Vale ressaltar que o Princípio da Razoabilidade não é o único mecanismo de freios e contrapesos do Direito Administrativo de Israel, mas apenas uma de suas ferramentas.

Outra questão importante é que diferente do Princípio da Proporcionalidade que está previsto no artigo 3° da Lei Fundamental do Judiciário, o Princípio da Razoabilidade adotado por Aharon Barak tem raízes colonialistas. Ele está previsto no Direito Britânico, ou Common Law, e foi incorporado ao ordenamento jurídico israelense por decisão do Supremo Tribunal de Justiça.

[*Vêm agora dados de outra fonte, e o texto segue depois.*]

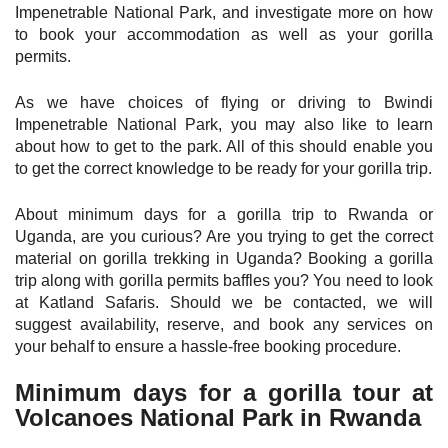
Impenetrable National Park, and investigate more on how
to book your accommodation as well as your gorilla
permits.
As we have choices of flying or driving to Bwindi
Impenetrable National Park, you may also like to learn
about how to get to the park. All of this should enable you
to get the correct knowledge to be ready for your gorilla trip.
About minimum days for a gorilla trip to Rwanda or
Uganda, are you curious? Are you trying to get the correct
material on gorilla trekking in Uganda? Booking a gorilla
trip along with gorilla permits baffles you? You need to look
at Katland Safaris. Should we be contacted, we will
suggest availability, reserve, and book any services on
your behalf to ensure a hassle-free booking procedure.
Minimum days for a gorilla tour at
Volcanoes National Park in Rwanda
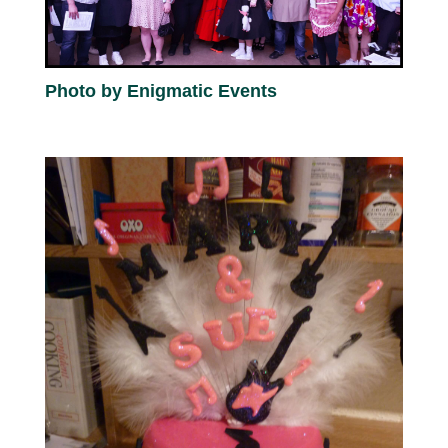
Photo by Enigmatic Events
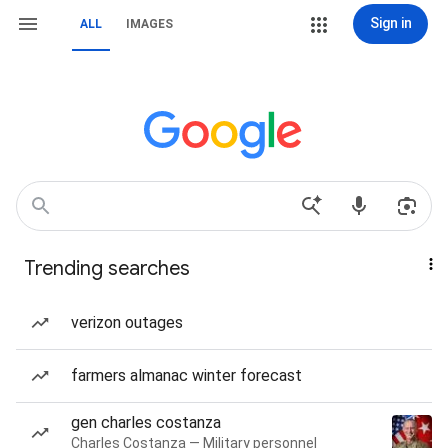
Sign in
ALL
IMAGES
Trending searches
verizon outages
farmers almanac winter forecast
gen charles costanza
Charles Costanza — Military personnel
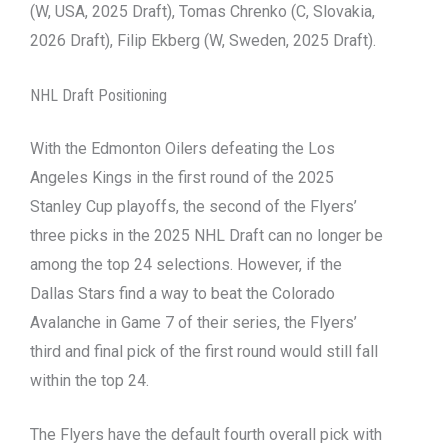
(W, USA, 2025 Draft), Tomas Chrenko (C, Slovakia,
2026 Draft), Filip Ekberg (W, Sweden, 2025 Draft).
NHL Draft Positioning
With the Edmonton Oilers defeating the Los
Angeles Kings in the first round of the 2025
Stanley Cup playoffs, the second of the Flyers’
three picks in the 2025 NHL Draft can no longer be
among the top 24 selections. However, if the
Dallas Stars find a way to beat the Colorado
Avalanche in Game 7 of their series, the Flyers’
third and final pick of the first round would still fall
within the top 24.
The Flyers have the default fourth overall pick with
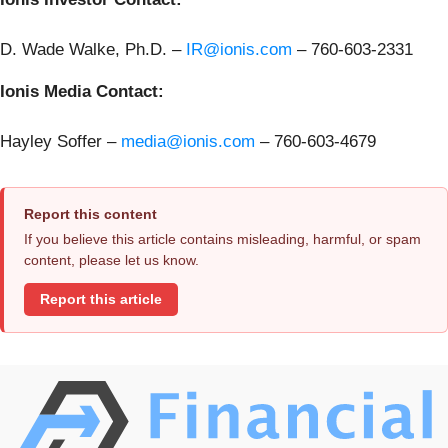
D. Wade Walke, Ph.D. –
IR@ionis.com
–
760-603-2331
Ionis Media Contact:
Hayley Soffer –
media@ionis.com
– 760-603-4679
Report this content
If you believe this article contains misleading, harmful, or spam
content, please let us know.
Report this article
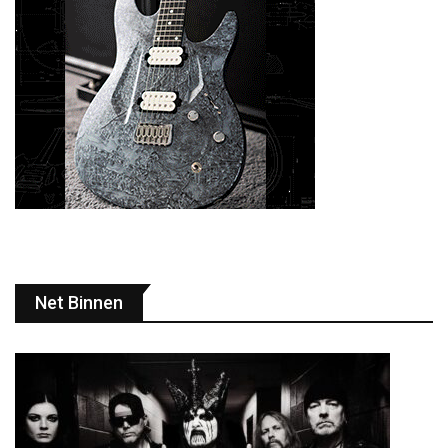
Net Binnen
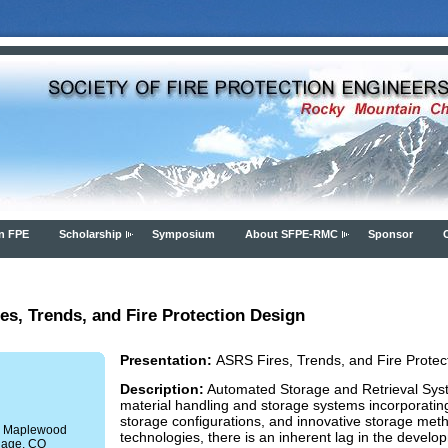
n FPE
Scholarship
Symposium
About SFPE-RMC
Sponsor
s, Trends, and Fire Protection Design
Presentation:
ASRS Fires, Trends, and Fire Protec
Description:
Automated Storage and Retrieval Syst
material handling and storage systems incorporatin
storage configurations, and innovative storage meth
 E Maplewood
technologies, there is an inherent lag in the develop
lage, CO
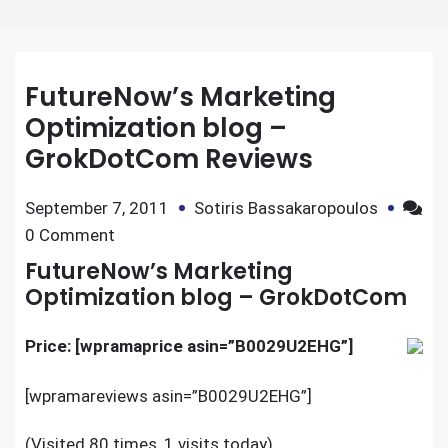
FutureNow’s Marketing
Optimization blog –
GrokDotCom Reviews
September 7, 2011
Sotiris Bassakaropoulos
on
0 Comment
FutureNow’s
FutureNow’s Marketing
Marketing
Optimization blog – GrokDotCom
Optimization
blog
Price: [wpramaprice asin=”B0029U2EHG”]
–
[wpramareviews asin=”B0029U2EHG”]
GrokDotCom
Reviews
(Visited 80 times, 1 visits today)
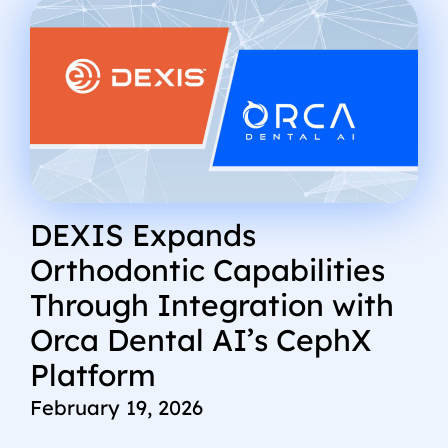
DEXIS Expands
Orthodontic Capabilities
Through Integration with
Orca Dental AI’s CephX
Platform
February 19, 2026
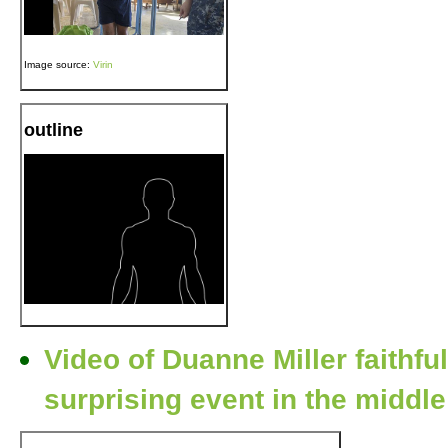
Image source:
Virin
outline
Video of Duanne Miller faithful
surprising event in the middle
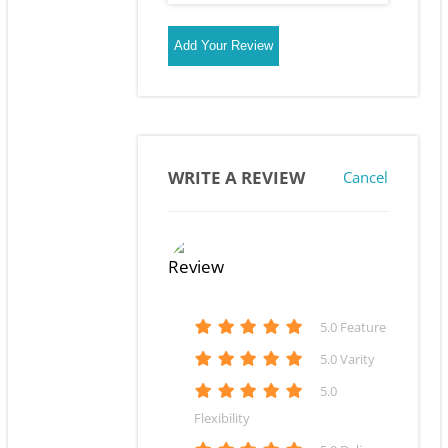
Add Your Review
WRITE A REVIEW
Cancel
5
.0 Feature
5
.0 Varity
5
.0
Flexibility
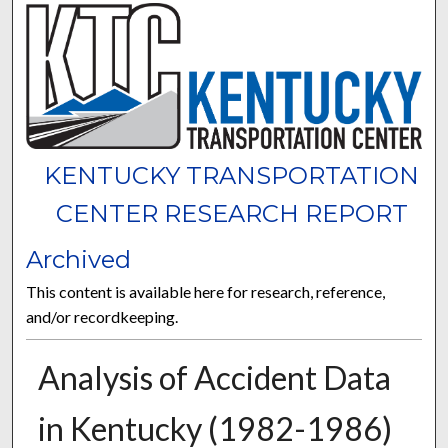
KENTUCKY TRANSPORTATION
CENTER RESEARCH REPORT
Archived
This content is available here for research, reference,
and/or recordkeeping.
Analysis of Accident Data
in Kentucky (1982-1986)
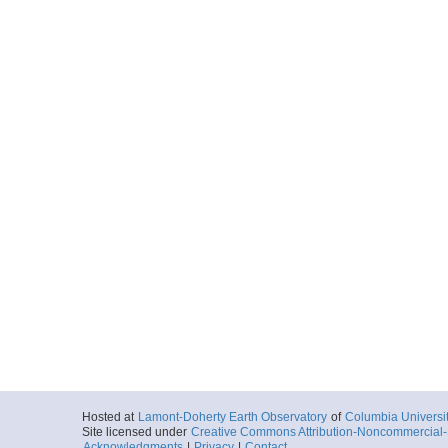
Hosted at
Lamont-Doherty Earth Observatory
of
Columbia Universi
Site licensed under
Creative Commons Attribution-Noncommercial-S
Acknowledgments
|
Privacy
|
Contact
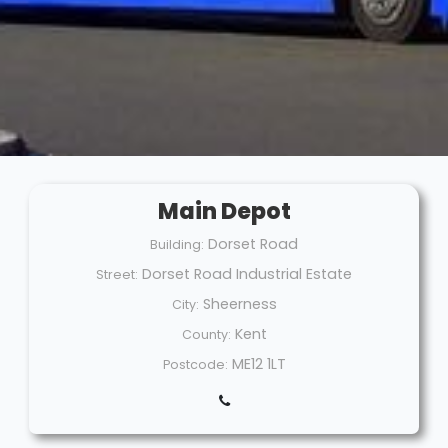
Main Depot
Dorset Road
Building:
Dorset Road Industrial Estate
Street:
Sheerness
City:
Kent
County:
ME12 1LT
Postcode:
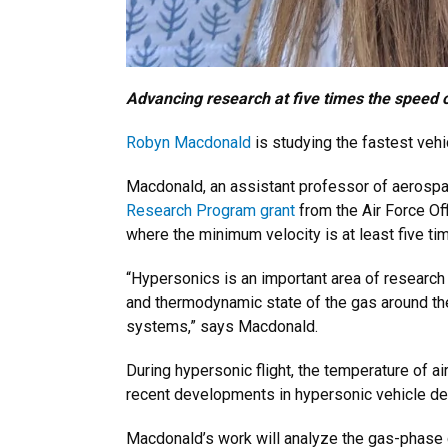
Advancing research at five times the speed 
Robyn Macdonald
is studying the fastest veh
Macdonald, an assistant professor of aerospa
Research Program grant
from the Air Force Of
where the minimum velocity is at least five t
“Hypersonics is an important area of researc
and thermodynamic state of the gas around the 
systems,” says Macdonald.
During hypersonic flight, the temperature of a
recent developments in hypersonic vehicle desi
Macdonald’s work will analyze the gas-phase ch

Não estamos aqui para defender ou criticar o Princípio da Razoabilidade. Como fizemos até aqui, deixaremos esta questão para o acalorado debate público e democrático da sociedade israelense. Mas para efeitos ilustrativos, direi apenas que ele pode ser usado tanto em defesa do Estado Democrático de Direito por um poder judiciário respeitável diante das decisões de um governo abusivo e autoritário, quanto como uma arma nas mãos de juízes que não foram democraticamente eleitos e que têm agendas políticas distintas daquelas defendidas por um governo escolhido pelo povo. Afinal, como disse Rui Barbosa: “a pior ditadura é a ditadura do Poder Judiciário. Contra ele não há a quem recorrer”.

 

 A emenda à Lei da Razoabilidade

 

Aprovada nesta segunda-feira pelo Knesset a emenda número 5 à Lei Fundamental do Judiciário veda o acesso dos juízes ao Princípio da Razoabilidade. Isto quer dizer, que o poder judiciário não pode utilizar o Princípio da Razoabilidade para fundamentar sua intervenção nas decisões e atos do governo, Ministros de Estado e Primeiro-ministro de Israel.

É indispensável lembrar que a Lei da Razoabilidade não extingue o poder de intervenção do judiciário, como dizem aqueles que se opõe à reforma. Ela também não garante plenos poderes ao executivo, como querem aqueles que vêm o judiciário como um obstáculo para a implementação de contraditórias políticas públicas. A emenda aprovada apenas determina que em casos de intervenção judicial, esta deverá ser baseada em outros mecanismos de resguardo. Como por exemplo, o supramencionado Princípio da Proporcionalidade.